When Your Friends Become Your Family


Every once in a while, I steal a peak at my nephew's Facebook page.  He's in his early twenties, and the online life he's leading is WAY different than mine.  For one thing, he's got far more friends.  They write almost exclusively about what appear to be inside jokes.  In other words, they're speaking a language I don't quite understand.  I wonder, as I browse his page, how many of these 1,000 + individuals are his "actual" friends.  The reason I wonder this is because I remember, so fondly, my own friendships from that time in my life.  It's a bit of a cliche to say it, but when you're in your 20's, your family -- the one you grew up with -- recedes into the background, while a select group of friends comes to the fore.  In essence, these folks become your family.

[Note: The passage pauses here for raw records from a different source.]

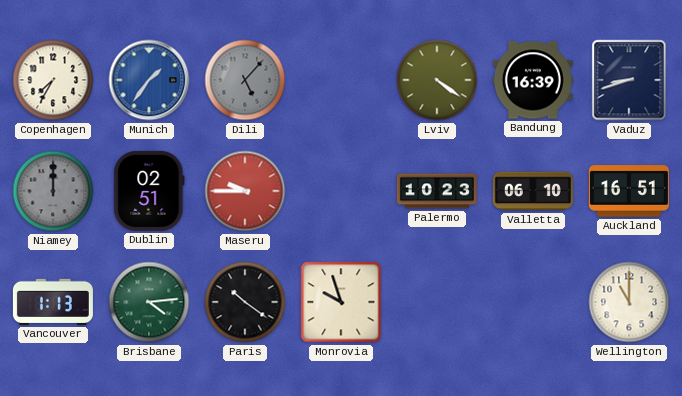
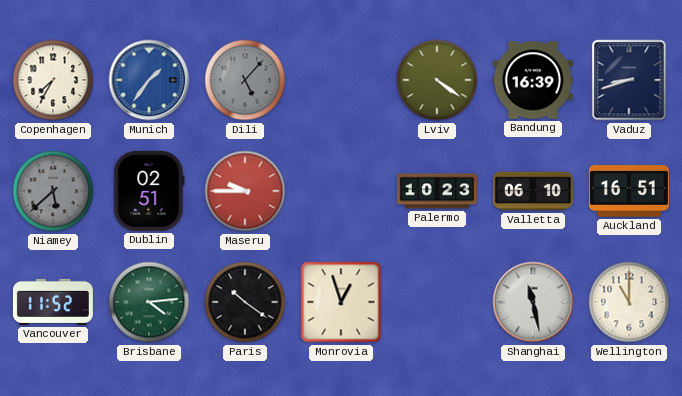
Niamey: 12:00 -> 5:38
Vancouver: 1:13 -> 11:52
Monrovia: 9:57 -> 12:57
Shanghai: none -> 11:28
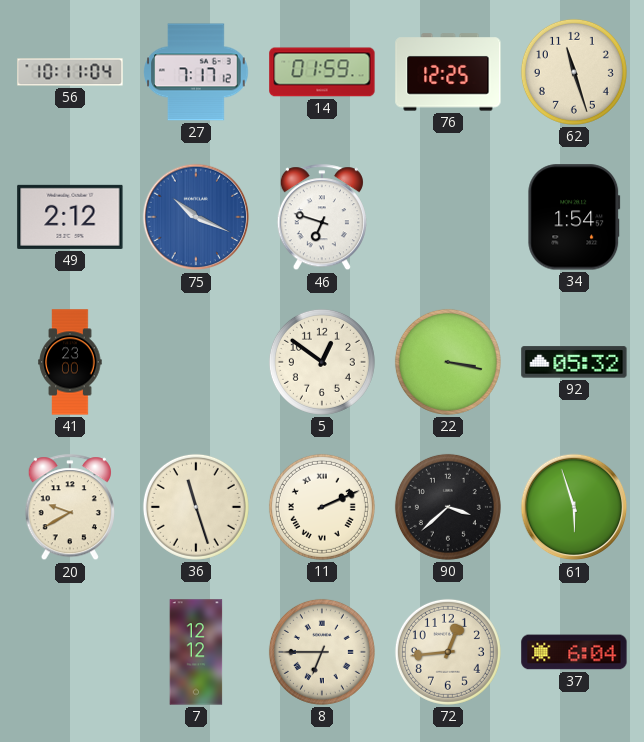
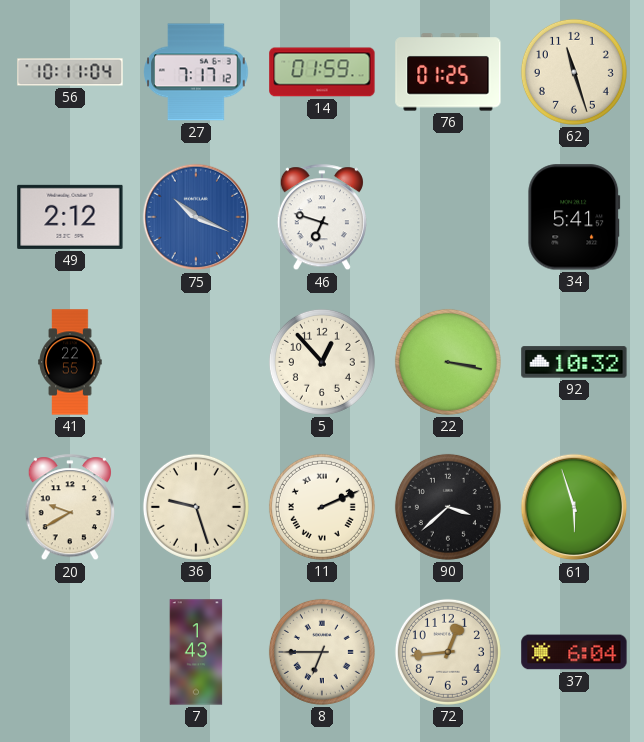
76: 12:25 -> 01:25
34: 1:54 -> 5:41
41: 23:00 -> 22:55
5: 12:51 -> 12:53
92: 05:32 -> 10:32
36: 11:27 -> 9:27
7: 12:12 -> 1:43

I was lucky enough to have a few special groups of friends.  In college, we lived first in dormitories, then in a collection of thin-walled, over-priced apartments off campus.  There was talk at one time of trying to rent an entire house together, a proposition that excited and intrigued me.  Doonesbury was one of my favorite comic strips at the time, and I liked the idea of having a "Walden" where my friends and I could regenerate in a kind of self-selected, co-ed fraternity.

For whatever reason, our commune never came to be, but it didn't matter much:  Just because we lived in separate places didn't make that group any less of a family.  In fact, I'm still in close contact with many of my college friends today.

And I did get to live my commune fantasy eventually, if only briefly, when I lived in a place I've written about before -- the Cava de San Miguel apartment in Madrid, Spain.  Those friendships, with an international flair now (Spaniards, Italians, Americans, Germans and Dutch came together in that place), were part of what made that spectacular flat so special.  Granted, the relationship that brought me there was falling apart, and I was carrying around some pretty heavy grief at that time in my life, but I still enjoyed the sense of community in that sprawling old Madrid apartment.  I'll never live anywhere like it again.

Fast forward a few years, and I am a young man waking up from a failed marriage, in need of a place to lick his wounds.  Other friends, in similar moments of their lives, have found a summer house in a place with the rather magical name of Big Indian, New York.  The drafty farm house provided a lovely sanctuary for all of us, and we had some wonderful times that summer of 1993.  The experience in the house in the Catskills was the closest I've come to a commune and to the Doonesbury Walden experience, complete with my own "puddle" (actually a little bend in the Esopus River, that provided a perfect soaking tub) in which I could luxuriate on hot days, thinking about nothing more than how much I was enjoying the time with my friends.

Of course, as with all things, I look at my two young sons and wonder what sorts of communal experiences they will have when they're older.  Jackson is the social butterfly.  In a way, his entire life has been one big commune; the moment he walks in the door, anywhere he goes, it seems, the hellos start coming.  Diego might be less likely to want to share his space with others.

Who knows, though?  Like me, he may find himself one day surrounded by a small group of friends who, for that brief moment, become his family.  I could see myself visiting him -- in my sixties now -- smiling, and wondering, as I listen to their code-like banter, just what the hell my son and his friends are talking about.